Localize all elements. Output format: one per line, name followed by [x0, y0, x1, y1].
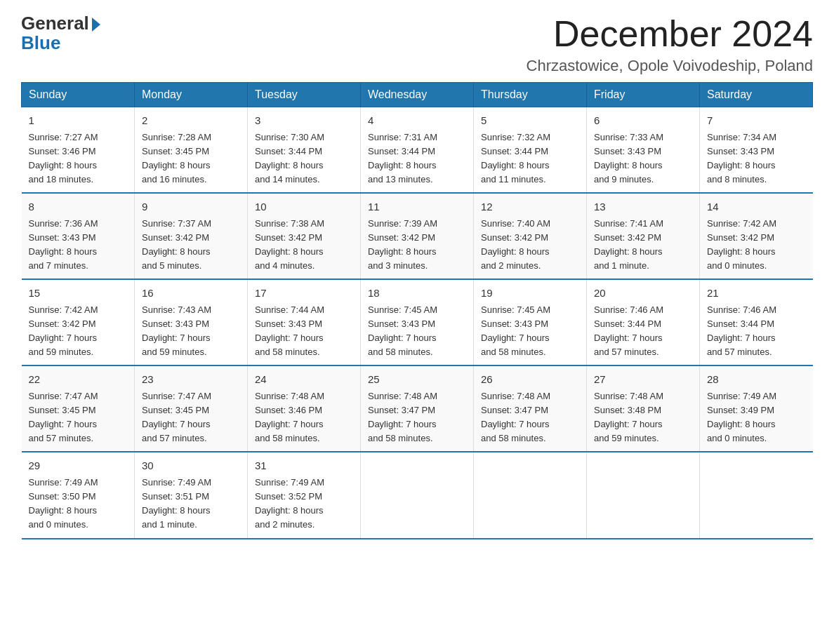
- calendar-cell: 2Sunrise: 7:28 AM Sunset: 3:45 PM Daylig…: [135, 107, 248, 194]
- logo-icon: [92, 18, 100, 32]
- day-info: Sunrise: 7:48 AM Sunset: 3:48 PM Dayligh…: [594, 389, 692, 446]
- day-number: 20: [594, 286, 692, 302]
- day-info: Sunrise: 7:36 AM Sunset: 3:43 PM Dayligh…: [29, 217, 128, 274]
- day-number: 24: [255, 372, 353, 388]
- day-info: Sunrise: 7:41 AM Sunset: 3:42 PM Dayligh…: [594, 217, 692, 274]
- logo-part1: General: [21, 14, 100, 32]
- weekday-header: Monday: [135, 83, 248, 107]
- day-info: Sunrise: 7:43 AM Sunset: 3:43 PM Dayligh…: [142, 303, 240, 360]
- day-number: 8: [29, 199, 128, 215]
- day-number: 27: [594, 372, 692, 388]
- day-number: 9: [142, 199, 240, 215]
- calendar-cell: 31Sunrise: 7:49 AM Sunset: 3:52 PM Dayli…: [248, 452, 361, 538]
- day-info: Sunrise: 7:48 AM Sunset: 3:46 PM Dayligh…: [255, 389, 353, 446]
- day-info: Sunrise: 7:32 AM Sunset: 3:44 PM Dayligh…: [481, 130, 579, 187]
- day-number: 4: [368, 113, 466, 129]
- day-info: Sunrise: 7:30 AM Sunset: 3:44 PM Dayligh…: [255, 130, 353, 187]
- day-info: Sunrise: 7:45 AM Sunset: 3:43 PM Dayligh…: [368, 303, 466, 360]
- day-number: 13: [594, 199, 692, 215]
- calendar-cell: 19Sunrise: 7:45 AM Sunset: 3:43 PM Dayli…: [474, 279, 587, 365]
- day-number: 25: [368, 372, 466, 388]
- calendar-cell: 28Sunrise: 7:49 AM Sunset: 3:49 PM Dayli…: [700, 365, 813, 452]
- calendar-cell: 4Sunrise: 7:31 AM Sunset: 3:44 PM Daylig…: [361, 107, 474, 194]
- calendar-cell: [587, 452, 700, 538]
- weekday-header: Wednesday: [361, 83, 474, 107]
- day-info: Sunrise: 7:49 AM Sunset: 3:49 PM Dayligh…: [707, 389, 806, 446]
- calendar-week-row: 29Sunrise: 7:49 AM Sunset: 3:50 PM Dayli…: [22, 452, 813, 538]
- day-info: Sunrise: 7:42 AM Sunset: 3:42 PM Dayligh…: [707, 217, 806, 274]
- day-info: Sunrise: 7:48 AM Sunset: 3:47 PM Dayligh…: [368, 389, 466, 446]
- calendar-week-row: 8Sunrise: 7:36 AM Sunset: 3:43 PM Daylig…: [22, 193, 813, 279]
- calendar-cell: 22Sunrise: 7:47 AM Sunset: 3:45 PM Dayli…: [22, 365, 135, 452]
- calendar-week-row: 22Sunrise: 7:47 AM Sunset: 3:45 PM Dayli…: [22, 365, 813, 452]
- day-info: Sunrise: 7:37 AM Sunset: 3:42 PM Dayligh…: [142, 217, 240, 274]
- day-number: 11: [368, 199, 466, 215]
- day-number: 19: [481, 286, 579, 302]
- day-info: Sunrise: 7:45 AM Sunset: 3:43 PM Dayligh…: [481, 303, 579, 360]
- day-number: 23: [142, 372, 240, 388]
- calendar-cell: 13Sunrise: 7:41 AM Sunset: 3:42 PM Dayli…: [587, 193, 700, 279]
- day-info: Sunrise: 7:48 AM Sunset: 3:47 PM Dayligh…: [481, 389, 579, 446]
- day-info: Sunrise: 7:47 AM Sunset: 3:45 PM Dayligh…: [142, 389, 240, 446]
- day-number: 29: [29, 458, 128, 474]
- calendar-cell: 17Sunrise: 7:44 AM Sunset: 3:43 PM Dayli…: [248, 279, 361, 365]
- calendar-cell: 20Sunrise: 7:46 AM Sunset: 3:44 PM Dayli…: [587, 279, 700, 365]
- location-title: Chrzastowice, Opole Voivodeship, Poland: [527, 57, 813, 75]
- day-number: 2: [142, 113, 240, 129]
- day-info: Sunrise: 7:33 AM Sunset: 3:43 PM Dayligh…: [594, 130, 692, 187]
- calendar-cell: 15Sunrise: 7:42 AM Sunset: 3:42 PM Dayli…: [22, 279, 135, 365]
- day-number: 12: [481, 199, 579, 215]
- day-number: 7: [707, 113, 806, 129]
- day-number: 26: [481, 372, 579, 388]
- day-number: 3: [255, 113, 353, 129]
- calendar-week-row: 1Sunrise: 7:27 AM Sunset: 3:46 PM Daylig…: [22, 107, 813, 194]
- calendar-cell: 30Sunrise: 7:49 AM Sunset: 3:51 PM Dayli…: [135, 452, 248, 538]
- calendar-cell: 6Sunrise: 7:33 AM Sunset: 3:43 PM Daylig…: [587, 107, 700, 194]
- day-number: 1: [29, 113, 128, 129]
- day-info: Sunrise: 7:40 AM Sunset: 3:42 PM Dayligh…: [481, 217, 579, 274]
- day-info: Sunrise: 7:46 AM Sunset: 3:44 PM Dayligh…: [594, 303, 692, 360]
- calendar-cell: 3Sunrise: 7:30 AM Sunset: 3:44 PM Daylig…: [248, 107, 361, 194]
- day-number: 30: [142, 458, 240, 474]
- logo-part2: Blue: [21, 32, 60, 54]
- calendar-cell: 27Sunrise: 7:48 AM Sunset: 3:48 PM Dayli…: [587, 365, 700, 452]
- calendar-cell: 5Sunrise: 7:32 AM Sunset: 3:44 PM Daylig…: [474, 107, 587, 194]
- calendar-cell: 16Sunrise: 7:43 AM Sunset: 3:43 PM Dayli…: [135, 279, 248, 365]
- day-info: Sunrise: 7:47 AM Sunset: 3:45 PM Dayligh…: [29, 389, 128, 446]
- title-block: December 2024 Chrzastowice, Opole Voivod…: [527, 14, 813, 75]
- calendar-cell: 11Sunrise: 7:39 AM Sunset: 3:42 PM Dayli…: [361, 193, 474, 279]
- weekday-header: Friday: [587, 83, 700, 107]
- day-number: 17: [255, 286, 353, 302]
- weekday-header: Tuesday: [248, 83, 361, 107]
- calendar-cell: 21Sunrise: 7:46 AM Sunset: 3:44 PM Dayli…: [700, 279, 813, 365]
- weekday-header: Sunday: [22, 83, 135, 107]
- day-number: 6: [594, 113, 692, 129]
- day-info: Sunrise: 7:42 AM Sunset: 3:42 PM Dayligh…: [29, 303, 128, 360]
- calendar-cell: 14Sunrise: 7:42 AM Sunset: 3:42 PM Dayli…: [700, 193, 813, 279]
- day-info: Sunrise: 7:34 AM Sunset: 3:43 PM Dayligh…: [707, 130, 806, 187]
- month-title: December 2024: [527, 14, 813, 54]
- calendar-cell: 8Sunrise: 7:36 AM Sunset: 3:43 PM Daylig…: [22, 193, 135, 279]
- day-info: Sunrise: 7:31 AM Sunset: 3:44 PM Dayligh…: [368, 130, 466, 187]
- day-info: Sunrise: 7:28 AM Sunset: 3:45 PM Dayligh…: [142, 130, 240, 187]
- calendar-cell: 23Sunrise: 7:47 AM Sunset: 3:45 PM Dayli…: [135, 365, 248, 452]
- day-number: 18: [368, 286, 466, 302]
- weekday-header: Thursday: [474, 83, 587, 107]
- day-number: 14: [707, 199, 806, 215]
- day-info: Sunrise: 7:49 AM Sunset: 3:52 PM Dayligh…: [255, 476, 353, 532]
- calendar-cell: 1Sunrise: 7:27 AM Sunset: 3:46 PM Daylig…: [22, 107, 135, 194]
- weekday-header: Saturday: [700, 83, 813, 107]
- calendar-cell: [361, 452, 474, 538]
- calendar-cell: 26Sunrise: 7:48 AM Sunset: 3:47 PM Dayli…: [474, 365, 587, 452]
- day-number: 5: [481, 113, 579, 129]
- day-info: Sunrise: 7:44 AM Sunset: 3:43 PM Dayligh…: [255, 303, 353, 360]
- day-info: Sunrise: 7:39 AM Sunset: 3:42 PM Dayligh…: [368, 217, 466, 274]
- day-number: 22: [29, 372, 128, 388]
- header-row: SundayMondayTuesdayWednesdayThursdayFrid…: [22, 83, 813, 107]
- day-number: 28: [707, 372, 806, 388]
- calendar-week-row: 15Sunrise: 7:42 AM Sunset: 3:42 PM Dayli…: [22, 279, 813, 365]
- day-info: Sunrise: 7:38 AM Sunset: 3:42 PM Dayligh…: [255, 217, 353, 274]
- day-number: 31: [255, 458, 353, 474]
- calendar-cell: 24Sunrise: 7:48 AM Sunset: 3:46 PM Dayli…: [248, 365, 361, 452]
- calendar-cell: 29Sunrise: 7:49 AM Sunset: 3:50 PM Dayli…: [22, 452, 135, 538]
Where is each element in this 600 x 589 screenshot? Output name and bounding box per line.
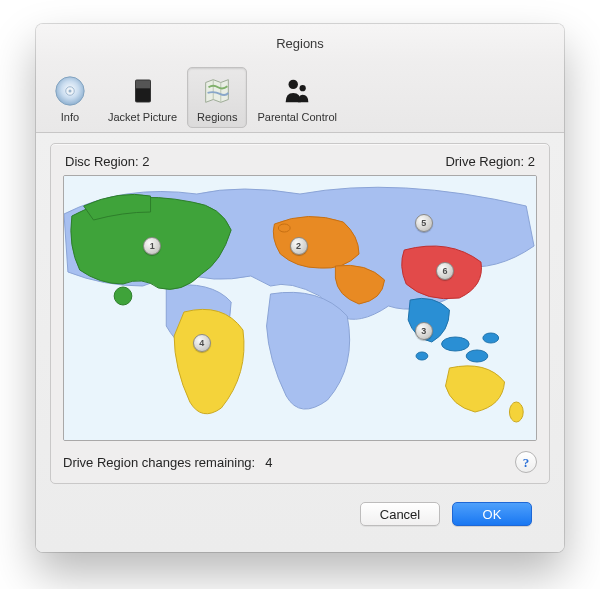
svg-rect-5: [135, 80, 149, 88]
tab-parental-label: Parental Control: [257, 111, 337, 123]
jacket-icon: [125, 74, 161, 108]
svg-point-7: [300, 85, 306, 91]
svg-point-14: [416, 352, 428, 360]
svg-point-13: [483, 333, 499, 343]
ok-button[interactable]: OK: [452, 502, 532, 526]
window-title: Regions: [36, 24, 564, 62]
content-area: Disc Region: 2 Drive Region: 2: [36, 133, 564, 538]
cancel-button[interactable]: Cancel: [360, 502, 440, 526]
help-button[interactable]: ?: [515, 451, 537, 473]
tab-regions[interactable]: Regions: [187, 67, 247, 128]
tab-bar: Info Jacket Picture: [36, 62, 564, 133]
svg-point-15: [509, 402, 523, 422]
tab-jacket-picture[interactable]: Jacket Picture: [98, 67, 187, 128]
parental-icon: [279, 74, 315, 108]
dialog-button-bar: Cancel OK: [50, 502, 532, 526]
tab-parental-control[interactable]: Parental Control: [247, 67, 347, 128]
disc-region-text: Disc Region: 2: [65, 154, 150, 169]
region-header-row: Disc Region: 2 Drive Region: 2: [65, 154, 535, 169]
changes-remaining-label: Drive Region changes remaining:: [63, 455, 255, 470]
tab-regions-label: Regions: [197, 111, 237, 123]
svg-point-6: [289, 80, 298, 89]
region-pin-6[interactable]: 6: [436, 262, 454, 280]
region-pin-1[interactable]: 1: [143, 237, 161, 255]
tab-info-label: Info: [61, 111, 79, 123]
region-pin-2[interactable]: 2: [290, 237, 308, 255]
window-title-text: Regions: [276, 36, 324, 51]
regions-settings-window: Regions Info: [36, 24, 564, 552]
region-pin-5[interactable]: 5: [415, 214, 433, 232]
svg-point-9: [114, 287, 132, 305]
region-panel: Disc Region: 2 Drive Region: 2: [50, 143, 550, 484]
disc-icon: [52, 74, 88, 108]
tab-info[interactable]: Info: [42, 67, 98, 128]
map-icon: [199, 74, 235, 108]
svg-point-2: [68, 89, 71, 92]
changes-remaining-value: 4: [265, 455, 272, 470]
svg-point-10: [278, 224, 290, 232]
tab-jacket-label: Jacket Picture: [108, 111, 177, 123]
changes-remaining-row: Drive Region changes remaining: 4 ?: [63, 451, 537, 473]
drive-region-text: Drive Region: 2: [445, 154, 535, 169]
svg-point-11: [442, 337, 470, 351]
world-region-map[interactable]: 123456: [63, 175, 537, 441]
svg-point-12: [466, 350, 488, 362]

☆ ☆ ☆ ☆ ☆ ☆ ☆

# ASSIGNED TASK
Each line of the listing that includes the word "Picture" should be copied out.

# RESPONSE BOX
tab-bar: Info Jacket Picture: [36, 62, 564, 133]
tab-jacket-picture[interactable]: Jacket Picture: [98, 67, 187, 128]
tab-jacket-label: Jacket Picture: [108, 111, 177, 123]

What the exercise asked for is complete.